Directions:
An exact transcription of the listing, without its images, is what the answer must contain.
[Data section — start]
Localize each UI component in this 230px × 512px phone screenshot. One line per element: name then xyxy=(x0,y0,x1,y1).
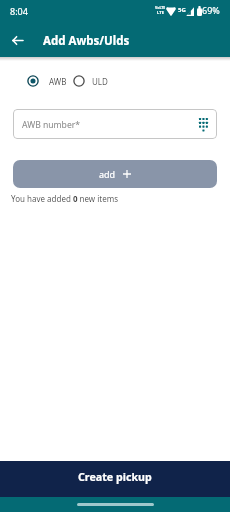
staticText: LTE xyxy=(157,10,165,16)
staticText: AWB number* xyxy=(22,119,81,131)
button[interactable]: Create pickup xyxy=(0,461,230,497)
staticText: add xyxy=(99,168,116,180)
staticText: You have added 0 new items xyxy=(11,193,119,204)
button[interactable]: Open dialpad xyxy=(195,115,213,133)
button[interactable]: Back xyxy=(6,29,28,51)
button[interactable]: ULD xyxy=(73,75,108,87)
staticText: Add Awbs/Ulds xyxy=(43,33,130,49)
button[interactable]: AWB xyxy=(27,75,67,87)
button[interactable]: AWB number* xyxy=(13,109,217,139)
staticText: ULD xyxy=(92,76,108,87)
staticText: AWB xyxy=(49,76,67,87)
staticText: 5G xyxy=(178,6,186,14)
staticText: 69% xyxy=(202,4,220,16)
button[interactable]: add xyxy=(13,160,217,188)
staticText: Create pickup xyxy=(78,470,152,485)
staticText: 8:04 xyxy=(10,5,28,17)
staticText: VoLTE xyxy=(155,5,166,10)
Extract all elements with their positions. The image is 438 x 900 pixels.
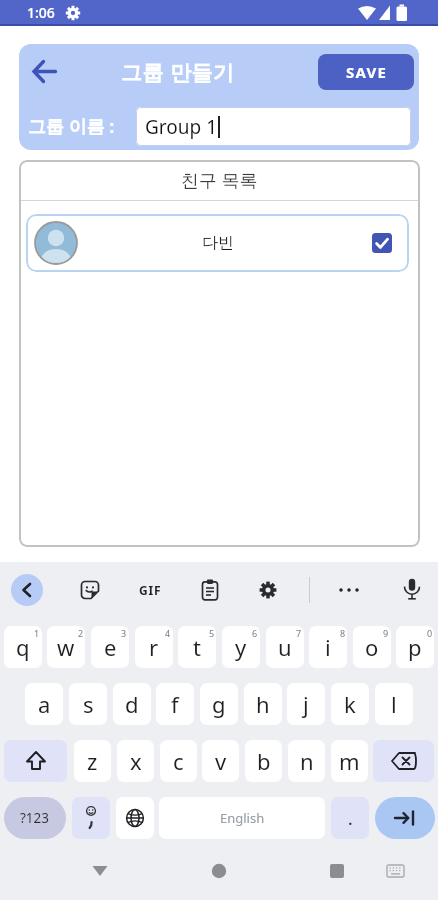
- staticText: u: [278, 632, 292, 662]
- staticText: p: [408, 632, 422, 662]
- staticText: a: [38, 689, 51, 719]
- staticText: b: [257, 746, 271, 776]
- staticText: 0: [427, 627, 433, 639]
- staticText: c: [173, 746, 184, 776]
- button[interactable]: d: [113, 683, 151, 725]
- button[interactable]: [373, 740, 434, 782]
- button[interactable]: e: [91, 626, 129, 668]
- button[interactable]: SAVE: [318, 54, 414, 90]
- staticText: 8: [340, 627, 346, 639]
- button[interactable]: f: [156, 683, 194, 725]
- button[interactable]: t: [178, 626, 216, 668]
- staticText: Group 1: [145, 114, 218, 140]
- button[interactable]: s: [69, 683, 107, 725]
- button[interactable]: ?123: [4, 797, 66, 839]
- button[interactable]: o: [353, 626, 391, 668]
- button[interactable]: a: [25, 683, 63, 725]
- staticText: j: [303, 689, 309, 719]
- staticText: 다빈: [202, 233, 234, 253]
- button[interactable]: x: [117, 740, 154, 782]
- button[interactable]: 다빈: [26, 214, 409, 272]
- button[interactable]: h: [244, 683, 282, 725]
- staticText: 3: [121, 627, 127, 639]
- button[interactable]: p: [396, 626, 434, 668]
- button[interactable]: l: [375, 683, 413, 725]
- button[interactable]: w: [47, 626, 85, 668]
- button[interactable]: [375, 797, 435, 839]
- staticText: 그룹 이름 :: [28, 114, 115, 139]
- button[interactable]: [199, 578, 221, 602]
- staticText: 그룹 만들기: [121, 58, 235, 87]
- staticText: 7: [296, 627, 302, 639]
- button[interactable]: Group 1: [136, 107, 411, 146]
- staticText: ?123: [20, 809, 50, 827]
- button[interactable]: GIF: [132, 578, 168, 602]
- staticText: e: [104, 632, 117, 662]
- button[interactable]: [401, 577, 423, 603]
- staticText: 친구 목록: [181, 168, 258, 193]
- staticText: y: [235, 632, 247, 662]
- button[interactable]: [29, 53, 75, 93]
- staticText: w: [57, 632, 75, 662]
- staticText: s: [83, 689, 94, 719]
- staticText: SAVE: [346, 62, 387, 82]
- staticText: 1: [34, 627, 40, 639]
- button[interactable]: [372, 233, 392, 253]
- button[interactable]: [4, 740, 67, 782]
- button[interactable]: v: [202, 740, 239, 782]
- button[interactable]: m: [331, 740, 368, 782]
- button[interactable]: z: [74, 740, 111, 782]
- button[interactable]: [336, 578, 362, 602]
- staticText: 5: [209, 627, 215, 639]
- staticText: z: [87, 746, 98, 776]
- button[interactable]: [257, 579, 279, 601]
- button[interactable]: k: [331, 683, 369, 725]
- button[interactable]: [116, 797, 154, 839]
- button[interactable]: g: [200, 683, 238, 725]
- button[interactable]: y: [222, 626, 260, 668]
- staticText: h: [256, 689, 270, 719]
- button[interactable]: .: [331, 797, 369, 839]
- button[interactable]: [78, 578, 102, 602]
- button[interactable]: [199, 851, 239, 891]
- staticText: f: [171, 689, 179, 719]
- button[interactable]: j: [287, 683, 325, 725]
- staticText: d: [125, 689, 139, 719]
- button[interactable]: q: [4, 626, 42, 668]
- button[interactable]: [80, 851, 120, 891]
- staticText: v: [215, 746, 227, 776]
- staticText: GIF: [139, 582, 162, 598]
- staticText: n: [300, 746, 314, 776]
- button[interactable]: r: [135, 626, 173, 668]
- button[interactable]: u: [266, 626, 304, 668]
- button[interactable]: [11, 574, 43, 606]
- staticText: i: [325, 632, 331, 662]
- staticText: l: [391, 689, 397, 719]
- staticText: 1:06: [27, 3, 55, 22]
- staticText: m: [339, 746, 360, 776]
- staticText: k: [344, 689, 356, 719]
- button[interactable]: c: [160, 740, 197, 782]
- button[interactable]: n: [288, 740, 325, 782]
- staticText: t: [193, 632, 201, 662]
- staticText: 4: [165, 627, 171, 639]
- button[interactable]: [317, 851, 357, 891]
- staticText: 2: [78, 627, 84, 639]
- button[interactable]: English: [159, 797, 325, 839]
- staticText: q: [16, 632, 30, 662]
- staticText: x: [130, 746, 142, 776]
- button[interactable]: i: [309, 626, 347, 668]
- button[interactable]: b: [245, 740, 282, 782]
- staticText: 6: [252, 627, 258, 639]
- staticText: English: [220, 809, 265, 827]
- staticText: .: [348, 807, 353, 830]
- staticText: 9: [383, 627, 389, 639]
- staticText: g: [212, 689, 226, 719]
- button[interactable]: [72, 797, 110, 839]
- staticText: o: [365, 632, 379, 662]
- staticText: r: [149, 632, 159, 662]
[Data section — finish]
Result:
Localize each UI component in this 230px × 512px phone screenshot. One line per element: name then xyxy=(x0,y0,x1,y1).
staticText: LTE xyxy=(157,10,165,16)
staticText: AWB number* xyxy=(22,119,81,131)
button[interactable]: Create pickup xyxy=(0,461,230,497)
staticText: add xyxy=(99,168,116,180)
staticText: You have added 0 new items xyxy=(11,193,119,204)
button[interactable]: Open dialpad xyxy=(195,115,213,133)
button[interactable]: Back xyxy=(6,29,28,51)
button[interactable]: ULD xyxy=(73,75,108,87)
staticText: Add Awbs/Ulds xyxy=(43,33,130,49)
button[interactable]: AWB xyxy=(27,75,67,87)
button[interactable]: AWB number* xyxy=(13,109,217,139)
staticText: ULD xyxy=(92,76,108,87)
staticText: AWB xyxy=(49,76,67,87)
staticText: 5G xyxy=(178,6,186,14)
staticText: 69% xyxy=(202,4,220,16)
button[interactable]: add xyxy=(13,160,217,188)
staticText: Create pickup xyxy=(78,470,152,485)
staticText: 8:04 xyxy=(10,5,28,17)
staticText: VoLTE xyxy=(155,5,166,10)
Extract all elements with their positions. The image is 438 x 900 pixels.
- staticText: u: [278, 632, 292, 662]
- staticText: p: [408, 632, 422, 662]
- staticText: a: [38, 689, 51, 719]
- staticText: b: [257, 746, 271, 776]
- staticText: 0: [427, 627, 433, 639]
- staticText: c: [173, 746, 184, 776]
- button[interactable]: d: [113, 683, 151, 725]
- button[interactable]: [373, 740, 434, 782]
- button[interactable]: e: [91, 626, 129, 668]
- button[interactable]: SAVE: [318, 54, 414, 90]
- staticText: 8: [340, 627, 346, 639]
- button[interactable]: f: [156, 683, 194, 725]
- button[interactable]: t: [178, 626, 216, 668]
- staticText: Group 1: [145, 114, 218, 140]
- button[interactable]: s: [69, 683, 107, 725]
- button[interactable]: ?123: [4, 797, 66, 839]
- button[interactable]: o: [353, 626, 391, 668]
- button[interactable]: a: [25, 683, 63, 725]
- staticText: j: [303, 689, 309, 719]
- staticText: 다빈: [202, 233, 234, 253]
- button[interactable]: x: [117, 740, 154, 782]
- button[interactable]: 다빈: [26, 214, 409, 272]
- button[interactable]: h: [244, 683, 282, 725]
- staticText: 3: [121, 627, 127, 639]
- button[interactable]: p: [396, 626, 434, 668]
- button[interactable]: l: [375, 683, 413, 725]
- button[interactable]: w: [47, 626, 85, 668]
- button[interactable]: [375, 797, 435, 839]
- staticText: 그룹 이름 :: [28, 114, 115, 139]
- button[interactable]: [199, 578, 221, 602]
- staticText: 그룹 만들기: [121, 58, 235, 87]
- staticText: 7: [296, 627, 302, 639]
- button[interactable]: Group 1: [136, 107, 411, 146]
- staticText: ?123: [20, 809, 50, 827]
- button[interactable]: GIF: [132, 578, 168, 602]
- staticText: e: [104, 632, 117, 662]
- button[interactable]: [401, 577, 423, 603]
- staticText: 친구 목록: [181, 168, 258, 193]
- staticText: y: [235, 632, 247, 662]
- button[interactable]: [29, 53, 75, 93]
- staticText: w: [57, 632, 75, 662]
- staticText: s: [83, 689, 94, 719]
- staticText: SAVE: [346, 62, 387, 82]
- staticText: 1: [34, 627, 40, 639]
- button[interactable]: [372, 233, 392, 253]
- button[interactable]: [4, 740, 67, 782]
- button[interactable]: v: [202, 740, 239, 782]
- button[interactable]: m: [331, 740, 368, 782]
- button[interactable]: z: [74, 740, 111, 782]
- button[interactable]: [336, 578, 362, 602]
- staticText: 5: [209, 627, 215, 639]
- staticText: z: [87, 746, 98, 776]
- button[interactable]: [257, 579, 279, 601]
- button[interactable]: k: [331, 683, 369, 725]
- button[interactable]: [116, 797, 154, 839]
- button[interactable]: g: [200, 683, 238, 725]
- button[interactable]: y: [222, 626, 260, 668]
- staticText: h: [256, 689, 270, 719]
- button[interactable]: .: [331, 797, 369, 839]
- button[interactable]: [78, 578, 102, 602]
- button[interactable]: [199, 851, 239, 891]
- staticText: f: [171, 689, 179, 719]
- button[interactable]: j: [287, 683, 325, 725]
- staticText: d: [125, 689, 139, 719]
- button[interactable]: q: [4, 626, 42, 668]
- button[interactable]: [80, 851, 120, 891]
- staticText: v: [215, 746, 227, 776]
- staticText: GIF: [139, 582, 162, 598]
- staticText: n: [300, 746, 314, 776]
- button[interactable]: r: [135, 626, 173, 668]
- button[interactable]: u: [266, 626, 304, 668]
- button[interactable]: [11, 574, 43, 606]
- staticText: i: [325, 632, 331, 662]
- staticText: l: [391, 689, 397, 719]
- staticText: 1:06: [27, 3, 55, 22]
- staticText: m: [339, 746, 360, 776]
- staticText: k: [344, 689, 356, 719]
- button[interactable]: c: [160, 740, 197, 782]
- button[interactable]: n: [288, 740, 325, 782]
- staticText: t: [193, 632, 201, 662]
- staticText: 4: [165, 627, 171, 639]
- button[interactable]: [317, 851, 357, 891]
- staticText: 2: [78, 627, 84, 639]
- button[interactable]: English: [159, 797, 325, 839]
- staticText: q: [16, 632, 30, 662]
- staticText: x: [130, 746, 142, 776]
- button[interactable]: i: [309, 626, 347, 668]
- button[interactable]: b: [245, 740, 282, 782]
- staticText: 6: [252, 627, 258, 639]
- staticText: English: [220, 809, 265, 827]
- staticText: .: [348, 807, 353, 830]
- staticText: 9: [383, 627, 389, 639]
- staticText: g: [212, 689, 226, 719]
- button[interactable]: [72, 797, 110, 839]
- staticText: o: [365, 632, 379, 662]
- staticText: r: [149, 632, 159, 662]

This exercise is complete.